From the line with "gada desta segunda para terça, 16, no Sta" to the final line of the records, reproduce every line exactly and only those lines.
BEGIN SUPPLIED MATERIAL
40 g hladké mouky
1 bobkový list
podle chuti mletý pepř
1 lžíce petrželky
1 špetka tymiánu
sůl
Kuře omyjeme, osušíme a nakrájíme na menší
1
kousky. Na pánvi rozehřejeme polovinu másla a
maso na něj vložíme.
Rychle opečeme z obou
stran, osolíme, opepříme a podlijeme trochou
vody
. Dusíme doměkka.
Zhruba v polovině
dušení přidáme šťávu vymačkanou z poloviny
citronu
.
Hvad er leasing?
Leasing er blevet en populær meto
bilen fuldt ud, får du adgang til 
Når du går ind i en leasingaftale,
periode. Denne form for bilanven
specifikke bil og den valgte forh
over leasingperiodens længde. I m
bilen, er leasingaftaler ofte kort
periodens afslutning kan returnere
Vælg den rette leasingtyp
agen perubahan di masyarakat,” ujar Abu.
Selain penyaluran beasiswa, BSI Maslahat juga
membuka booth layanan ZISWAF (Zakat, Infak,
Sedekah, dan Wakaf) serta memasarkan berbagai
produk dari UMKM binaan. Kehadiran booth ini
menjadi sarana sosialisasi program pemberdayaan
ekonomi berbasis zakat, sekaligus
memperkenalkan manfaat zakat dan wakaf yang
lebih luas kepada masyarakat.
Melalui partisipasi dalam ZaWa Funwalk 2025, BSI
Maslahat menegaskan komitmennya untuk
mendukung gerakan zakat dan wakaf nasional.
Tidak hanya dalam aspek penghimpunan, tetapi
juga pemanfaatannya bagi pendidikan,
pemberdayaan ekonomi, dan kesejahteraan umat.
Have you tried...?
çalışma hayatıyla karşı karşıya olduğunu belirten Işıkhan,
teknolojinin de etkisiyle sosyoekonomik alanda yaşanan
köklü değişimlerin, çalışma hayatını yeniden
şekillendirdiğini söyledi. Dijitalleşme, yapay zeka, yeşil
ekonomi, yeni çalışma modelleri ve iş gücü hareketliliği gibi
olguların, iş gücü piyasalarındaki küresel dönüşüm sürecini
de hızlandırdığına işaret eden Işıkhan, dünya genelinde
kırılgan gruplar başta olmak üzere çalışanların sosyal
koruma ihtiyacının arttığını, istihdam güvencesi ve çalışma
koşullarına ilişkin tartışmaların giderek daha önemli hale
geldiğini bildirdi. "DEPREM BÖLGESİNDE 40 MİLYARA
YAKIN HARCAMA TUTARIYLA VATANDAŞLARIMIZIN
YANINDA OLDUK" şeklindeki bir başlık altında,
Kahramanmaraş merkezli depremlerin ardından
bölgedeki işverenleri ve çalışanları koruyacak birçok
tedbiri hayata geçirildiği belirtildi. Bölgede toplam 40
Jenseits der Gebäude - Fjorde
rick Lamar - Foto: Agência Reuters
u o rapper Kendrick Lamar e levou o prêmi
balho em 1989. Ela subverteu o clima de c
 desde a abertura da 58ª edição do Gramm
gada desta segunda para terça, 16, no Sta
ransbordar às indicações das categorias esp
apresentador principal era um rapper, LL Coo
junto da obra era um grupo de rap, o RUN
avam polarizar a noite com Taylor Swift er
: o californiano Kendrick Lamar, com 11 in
END SUPPLIED MATERIAL
ANSWER AREA:
gada desta segunda para terça, 16, no Sta
ransbordar às indicações das categorias esp
apresentador principal era um rapper, LL Coo
junto da obra era um grupo de rap, o RUN
avam polarizar a noite com Taylor Swift er
: o californiano Kendrick Lamar, com 11 in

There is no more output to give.